The fact that he had to survive a world war, countless botched solar eclipse pictures, and various scientists/physicists trying to take credit (well, only one direct person tried and he basically bowed out because it was Einstein's theory in the first place) to get his theory proven must have been crazy.
And when he finally wins the Nobel Peace Prize, it was for another theory he came up with years before. Go figure right? And he had to give whatever money he got from that to his divorced wife just so she and their kids could survive. It's crazy. But what's even more crazier is that he pretty much figured all the crap out by himself with no computers or any advanced equipment like we have today to do research with. He was like THE genius of the century. Maybe even the millennia. I've heard that his brain had more nerve connections than the average human brain so perhaps that's how he could pull it off. I mean, it does make sense since most of the time, only a few people would even fully grasp the things he would work on/talk about.
Ok, I think I'll stop with Einstein. Anyway, yeah I guess having someone like Einstein to get inspired by may help for time to time. But it can't be the only thing I can lean on for help, unfortunately.
Unlike Mercer, I am a huge non-believer in taking medication to solve a psychological issue. I whole-heartily believe that using physical chemicals to deal with an emotional problem is like trying to put out a fire in a room by closing the door.
There are many ways for you to solve your problem, some generic and some unique, as everyone is unique to a degree. To help myself, I sought inspiration. I found a hero in the man Albert Einstein after stumbling on a few of his quotes randomly. While I'm an artist and nearly failed physics many years ago in high school, I read a book recently on how his theories affected physics and the quantum world, and found it very interesting. I've since downloaded a complete audio book of his biography, and listen to it when I paint sometimes.
Now, finding someone to believe in may not be the right path for you, but that being said, I suggest you find someone, period. A role model, or a friend; someone to be in your thoughts figuratively and/or literally to companion you onward when that path which lays before you is covered in misleading shrubbery and you'd rather sit down for a while than take a step forward.
We are human. Emphasis on the word "we", and on the word "human". We are here together on this world, surviving together; we are comrades closer than the infinite clusters of stars beyond us. And we are human; we are not perfect, we make mistakes; but we have an innate ability to do the impossible.

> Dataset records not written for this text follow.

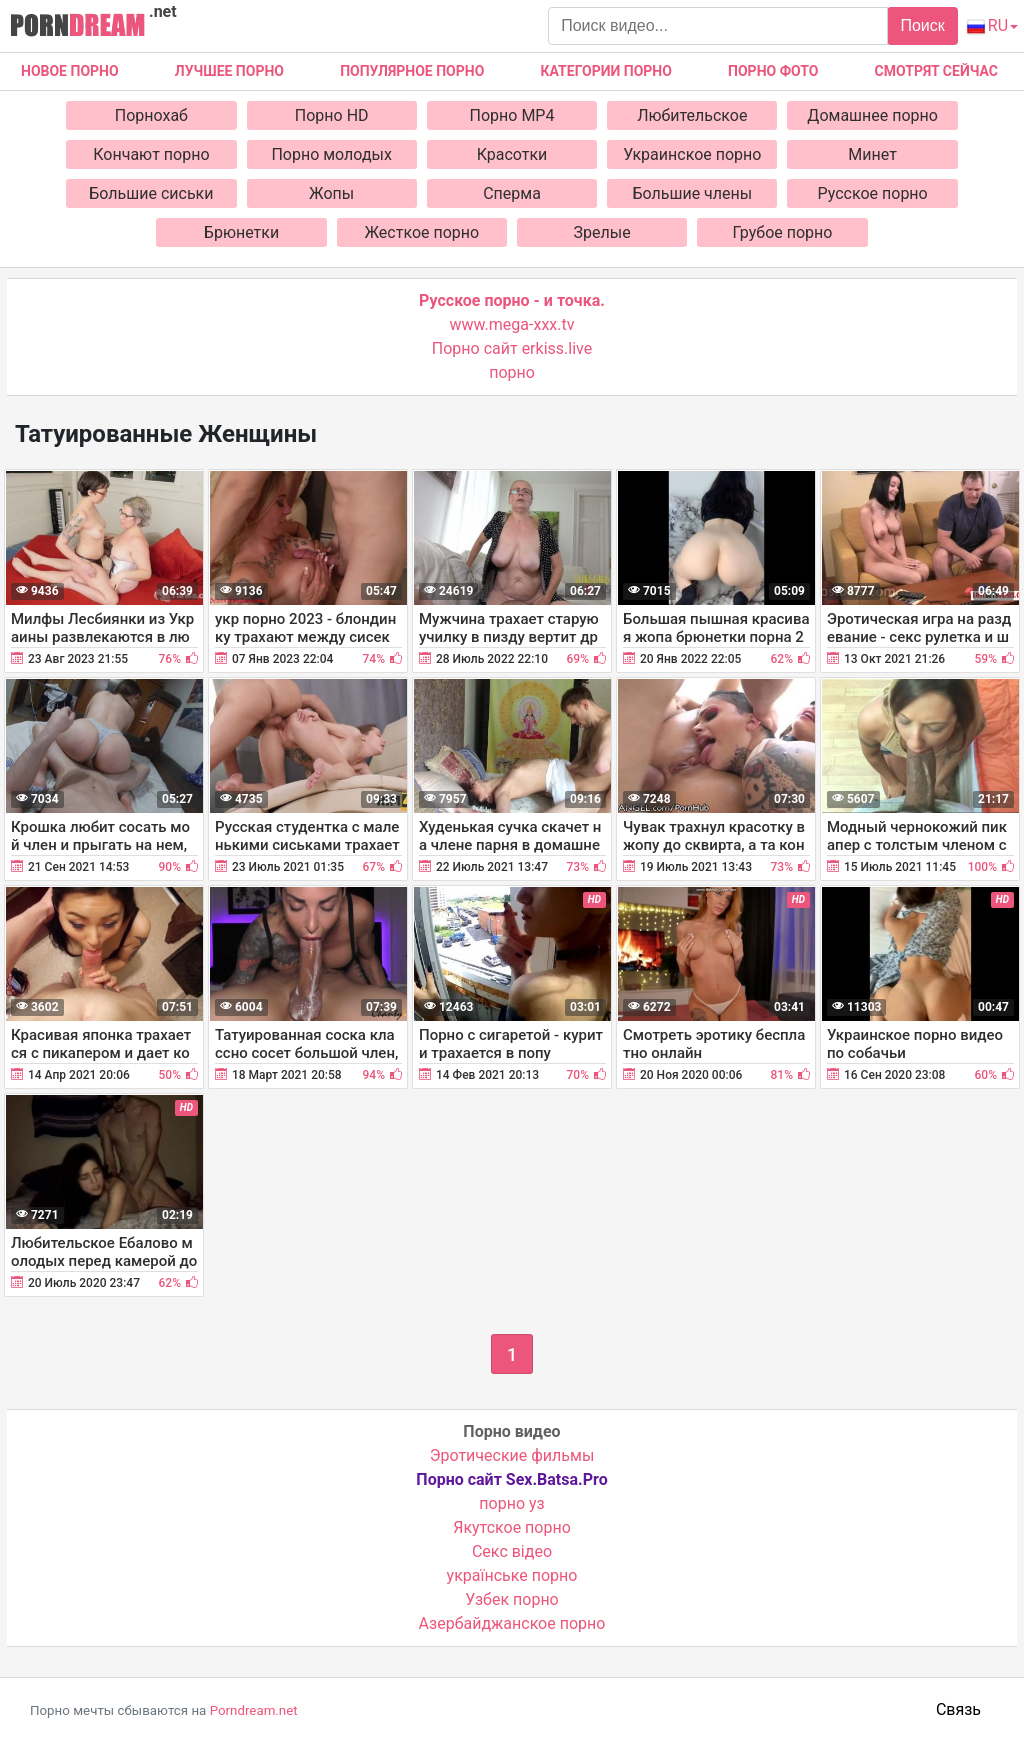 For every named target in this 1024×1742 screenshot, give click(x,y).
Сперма (512, 193)
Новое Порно (70, 71)
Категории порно (606, 71)
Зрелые (602, 232)
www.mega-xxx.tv (512, 324)
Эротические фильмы (512, 1455)
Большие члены (692, 193)
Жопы (331, 193)
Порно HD (332, 115)
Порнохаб (151, 115)
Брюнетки (241, 232)
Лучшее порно (229, 71)
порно (512, 372)
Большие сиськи (151, 193)
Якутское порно (512, 1527)
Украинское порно (692, 154)
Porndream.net (254, 1710)
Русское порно (873, 193)
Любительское (692, 115)
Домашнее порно (872, 115)
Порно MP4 (512, 115)
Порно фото (773, 71)
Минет (872, 154)
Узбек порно (512, 1599)
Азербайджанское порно (512, 1623)
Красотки (512, 154)
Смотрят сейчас (936, 71)
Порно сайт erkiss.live (512, 348)
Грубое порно (783, 232)
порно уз (511, 1503)
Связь (958, 1709)
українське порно (512, 1575)
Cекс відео (512, 1551)
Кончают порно (151, 154)
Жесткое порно (422, 232)
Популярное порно (412, 71)
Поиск (922, 25)
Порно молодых (331, 154) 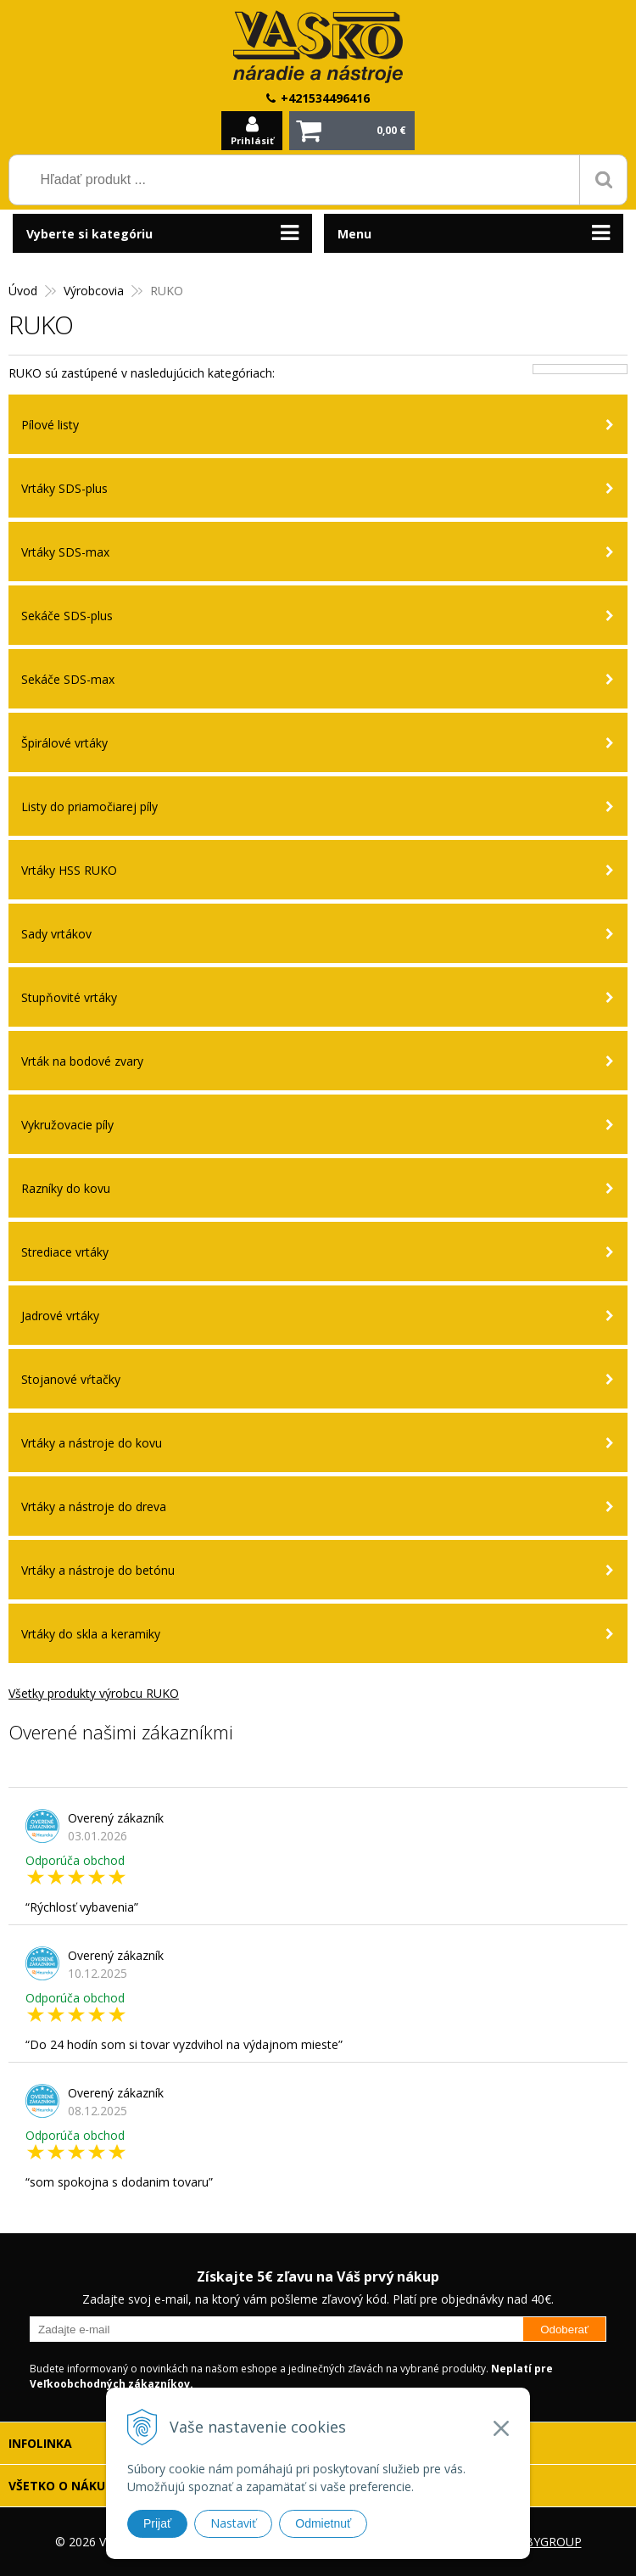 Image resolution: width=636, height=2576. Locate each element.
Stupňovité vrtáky (69, 997)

But what, inconsequentially, would happen going to said medical practitioner is that they would write me a prescription to whatever monotonous drug/pill that might help. The issue here is that I desperately am in need of a job to help pay for items; that in the near future will be costing me quite dearly. Such item would be the speeding ticket that I received a few months prior to this one (that will be decided at the court hearing on the 20th of April).
I'm a huge believer in only taking meds when necessary, but I'd talk to a doctor about this, 'cause it may (stress may) be depression, and that doesn't go away by itself.